Some of the key features of ManageWP include:

  • Update management for themes and plugins.
  • Monthly cloud backup.
  • Website cloning.
  • Safe updates.
  • Performance checks.
  • Security checks.
  • Code snippets.
  • Analytics.
  • Maintenance mode.
  • Vulnerability updates.
  • SEO ranking.
  • Uptime monitor.
  • Link monitoring.

Some of the features are available with the free version while others are available only under a premium package.

What’s interesting is that you don’t have to purchase all premium addons at once. You can buy only those that you need, allowing a certain degree of control over your budget.

Broken Link Checker

It is a free WordPress plugin that monitors your website constantly to find broken links – external or internal. The plugin shoots an email whenever it finds a broken link. For visual aid, the plugin will apply a strike-through text decoration on the anchor texts of the links that are no longer active.

The Broken Link Checker is a very handy plugin as it allows you to reduce the number of 404 errors, and thereby helps with both SEO and user experience.

On the downside, however, the plugin is a resource hog. If you are using a shared hosting plan, I will never recommend leaving the plugin active. Activate it once every week to find all broken links on a weekly basis and fix them. Once you are done, deactivate the plugin to ensure that the server performs optimally.

Google Analytics

You already know about Google Analytics, don’t you? It is a tool you use to monitor your visitors. It is a very complex tool, but worth learning, as it will give you granular data on your visitors.

You can find things like the duration of visits, gender of the visitors, age range of the visitors, devices the use for visiting your website, pages from where they exit your website, countries from where you are receiving your visitors, and much more.

Yes, there are many other such tools available that will tell you about your visitor behavior, but nothing beats Google Analytics.

While other such tools take out the complexity of data analysis by offering simplified dashboard and visual data representation, they also cut short on many advanced features that Google Analytics offers.

However, that doesn’t mean that I am advocating ditching other tools. The other similar tools can give you many valuable insights that you cannot find easily or cannot find them at all with Google Analytics! For example, Google Analytics will not give you heat maps that will visually tell you the locations on your web page where visitors are clicking the most.

It is always a good idea to use Google Analytics in conjunction with other analytics tools to get more robust information about your visitor behavior.

Google Analytics is a free tool. If you have a Google account, you already have access to Google Analytics.

Conclusion

Thousands of people ditch their day jobs to get into active blogging so that they can open an independent income stream. If you are one of them, and your website or blog is your primary income source, it is important that you keep monitoring your website on a regular basis.

Lost visitors or readers translate into lost revenue. You will never want that, will you?

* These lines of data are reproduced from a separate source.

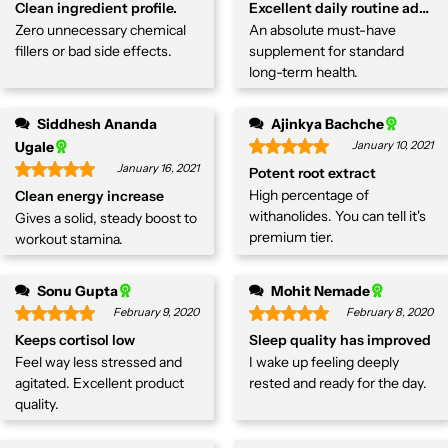
Clean ingredient profile.
Excellent daily routine additi
Zero unnecessary chemical
An absolute must-have
fillers or bad side effects.
supplement for standard
long-term health.
Siddhesh Ananda
Ajinkya Bachche
Ugale
January 10, 2021
January 16, 2021
Potent root extract
High percentage of
Clean energy increase
withanolides. You can tell it's
Gives a solid, steady boost to
premium tier.
workout stamina.
Sonu Gupta
Mohit Nemade
February 9, 2020
February 8, 2020
Keeps cortisol low
Sleep quality has improved
Feel way less stressed and
I wake up feeling deeply
agitated. Excellent product
rested and ready for the day.
quality.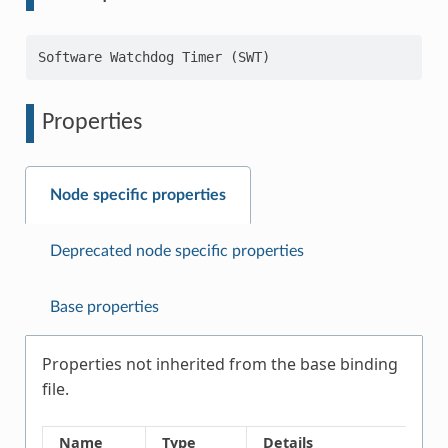
Properties
Node specific properties
Deprecated node specific properties
Base properties
Properties not inherited from the base binding
file.
Name
Type
Details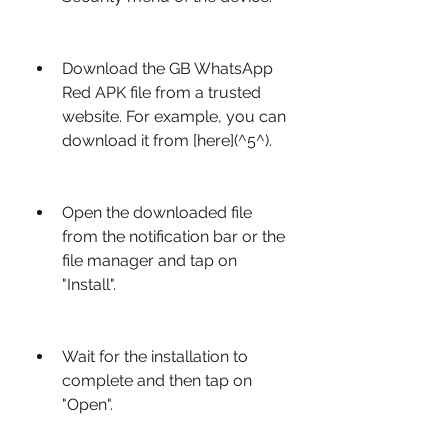
Download the GB WhatsApp 
Red APK file from a trusted 
website. For example, you can 
download it from [here](^5^).
Open the downloaded file 
from the notification bar or the 
file manager and tap on 
"Install".
Wait for the installation to 
complete and then tap on 
"Open".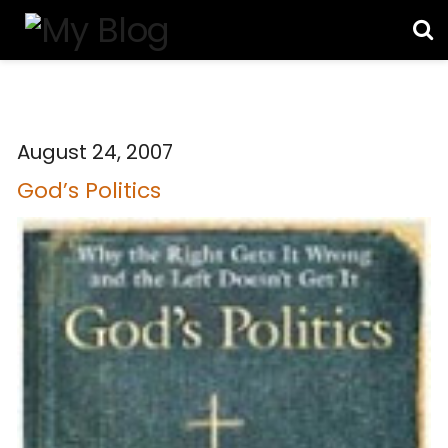
August 24, 2007
God’s Politics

Also, don’t forget that if you cannot keep your website up and running always, or if you don’t know how your readers are interacting with your website or blog, you will lose to your competitors.

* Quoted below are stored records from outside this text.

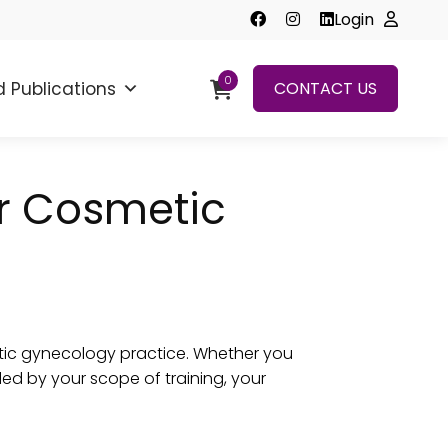
Login
0
 Publications
CONTACT US
r Cosmetic
etic gynecology practice. Whether you
ed by your scope of training, your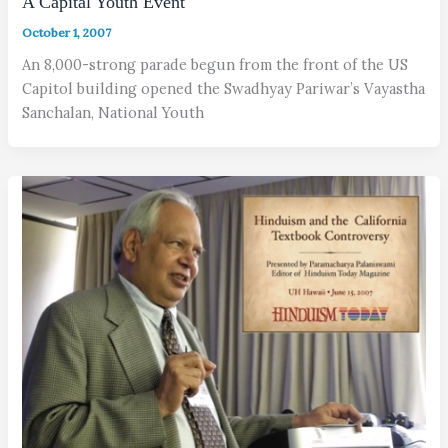
A Capital Youth Event
October 1, 2007
An 8,000-strong parade begun from the front of the US
Capitol building opened the Swadhyay Pariwar’s Vayastha
Sanchalan, National Youth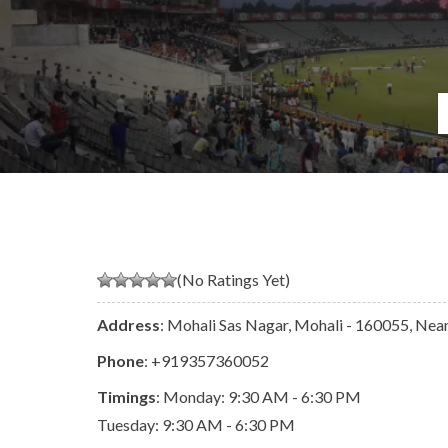
(No Ratings Yet)
Address
: Mohali Sas Nagar, Mohali - 160055, Near 
Phone
:
+919357360052
Timings
: Monday: 9:30 AM - 6:30 PM
Tuesday: 9:30 AM - 6:30 PM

Also, Google never likes websites that frequently go offline. This can hamper the overall search rankings!

Big businesses have all the resources they need to invest in powerful monitoring tools like AlertSite, SolarWinds, AppDynamics, etc.

You don’t need to do that. If you are starting out, I will recommend using Jetpack, Uptime Robot, or Freshping. If your website or blog has some visibility, and you are earning a sustainable amount from it, I will always recommend sparing some money for a premium website monitoring tool like Uptime Robot or Freshping.